With the McCutcheon v. FEC ruling, we witness another decision in favor of inequality. While there were many erroneous conceptualizations running the majority decision, of principal importance is their understanding of money. For the conservatives on the court, it seems money is just a thing which carries no intrinsic weight, it may be gifted for nothing in return because it is just some object that a possessor may use as they see fit. But as the political theorist G.A. Cohen argued, money is no object; money is freedom in a capitalist society. The conservatives of the Supreme Court face a philosophical dilemma. Either money is not freedom, and in which case restrictions on political contributions are trivial, such that other factors tip the scales towards not overturning those restrictions, or money is freedom, but in which case those spending restrictions should stay in place, for reasons I shall soon make clear. Either way, such restrictions are warranted.
If money is freedom then restrictions on political spending are restrictions on freedom. As such, it seems obvious that this is the line of argument the conservative justices will want to take, but as we shall see, this conceptualization does not support their conclusions. If money is freedom, then poverty is a lack of freedom. As a society we have decided that poverty is acceptable (apparently!), such that we have decided that it is acceptable for persons to lack freedom. The question then is whether we find it acceptable for there to be restrictions in freedom, in the way of having rules for what wealthy and free persons may do with their money – their freedom.
We accept that people are poor and thus lack freedom if those persons are responsible for their poverty and lack of freedom – we tend to think it unfair if someone is made to suffer from bad luck if they made fiscally responsible choices throughout their life. If the wealthy are able to use their freedom to influence politicians to support legislation that benefits the wealthy, such as through tax cuts, then the wealthy will have a louder voice in policy discussion than the poor, and tax cuts will be balanced by cuts in welfare and assistance programs. Cutting funds for these programs has the result of making poor persons even more poor, which is to say, to take away even more freedoms from the poor. Here the poor are made less free by the actions of others, but as we only have reason to accept as just poverty that is caused by the poor person, we have no reason to accept this further lessening of freedom. As this lessening of freedom is caused by the unrestricted freedom of the wealthy and free, we have good reason to restrict the freedom of the wealthy in order to prevent the poor from being even less free.

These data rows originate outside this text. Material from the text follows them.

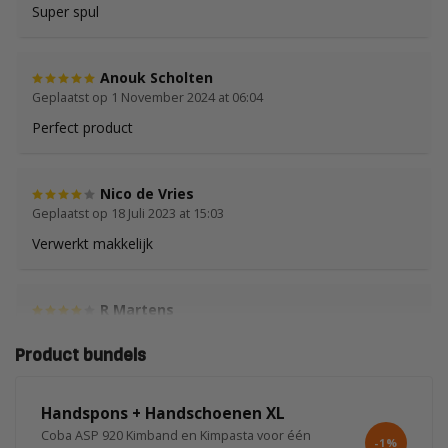
Super spul
Anouk Scholten
Geplaatst op 1 November 2024 at 06:04
Perfect product
Nico de Vries
Geplaatst op 18 Juli 2023 at 15:03
Verwerkt makkelijk
R Martens
Geplaatst op 10 November 2022 at 18:58
Product bundels
werkt makkelijk en goed
Handspons + Handschoenen XL
Peter van het Ende
Coba ASP 920 Kimband en Kimpasta voor één
-1%
Geplaatst op 19 Juli 2022 at 11:13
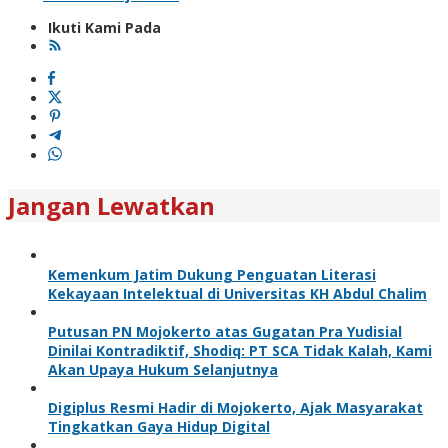
Ikuti Kami Pada
Jangan Lewatkan
Kemenkum Jatim Dukung Penguatan Literasi
Kekayaan Intelektual di Universitas KH Abdul Chalim
Putusan PN Mojokerto atas Gugatan Pra Yudisial
Dinilai Kontradiktif, Shodiq: PT SCA Tidak Kalah, Kami
Akan Upaya Hukum Selanjutnya
Digiplus Resmi Hadir di Mojokerto, Ajak Masyarakat
Tingkatkan Gaya Hidup Digital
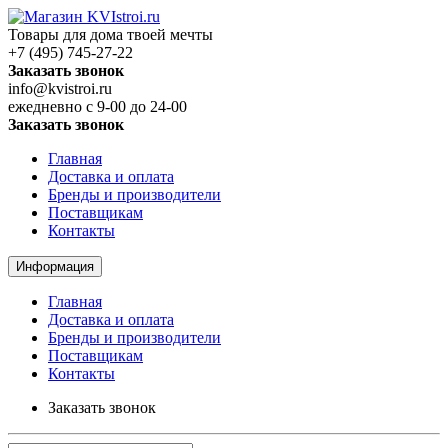
Товары для дома твоей мечты
+7 (495) 745-27-22
Заказать звонок
info@kvistroi.ru
ежедневно с 9-00 до 24-00
Заказать звонок
Главная
Доставка и оплата
Бренды и производители
Поставщикам
Контакты
Информация
Главная
Доставка и оплата
Бренды и производители
Поставщикам
Контакты
Заказать звонок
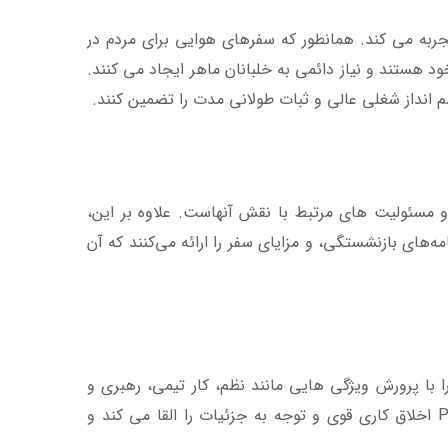
ربه می کند. همانطور که سفرهای هوایی برای مردم در
ستند و نیاز دائمی به خلبانان ماهر ایجاد می کنند.
م انداز شغلی عالی و ثبات طولانی مدت را تضمین کنند.
و مسئولیت های مرتبط با نقش آنهاست. علاوه بر این،
‌های بازنشستگی، و مزایای سفر را ارائه می‌کنند که آن
ا پرورش ویژگی هایی مانند نظم، کار تیمی، رهبری و
توانایی های تصمیم گیری تقویت می کند. برنامه های آموزشی دقیق در PATC اخلاق کاری قوی و توجه به جزئیات را القا می کند و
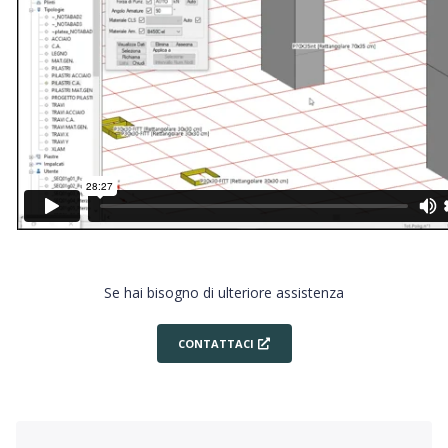
Se hai bisogno di ulteriore assistenza
CONTATTACI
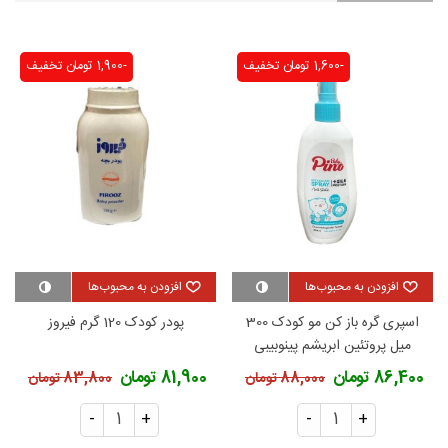
-1,600 تومان
تخفیف
-1,900 تومان
تخفیف
افزودن به محبوب‌ها
افزودن به محبوب‌ها
اسپری گره باز کن مو کودک 300
پودر کودک 120 گرم فیروز
میل پروتئین ابریشم پینوبیبی
86,400 تومان
81,900 تومان
88,000 تومان
83,800 تومان
-
+
-
+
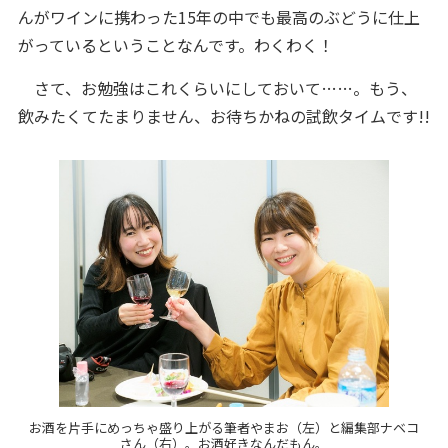
んがワインに携わった15年の中でも最高のぶどうに仕上
がっているということなんです。わくわく！
さて、お勉強はこれくらいにしておいて……。もう、
飲みたくてたまりません、お待ちかねの試飲タイムです!!
お酒を片手にめっちゃ盛り上がる筆者やまお（左）と編集部ナベコ
さん（右）。お酒好きなんだもん。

I have tried to answer the conservative justices on their own terms by arguing that if money is freedom then there ought to be restrictions on political contributions. If money is not freedom then restrictions on political contributions by the wealthy are harmless, and other reasons for such restrictions overwhelm this aspect. Either way, we are lead to the conclusion that there should be restrictions on political contributions. I do think that money is freedom, such that I think it is more just for there to be restrictions on freedom for the wealthy, rather than the theft of more freedom from the poor.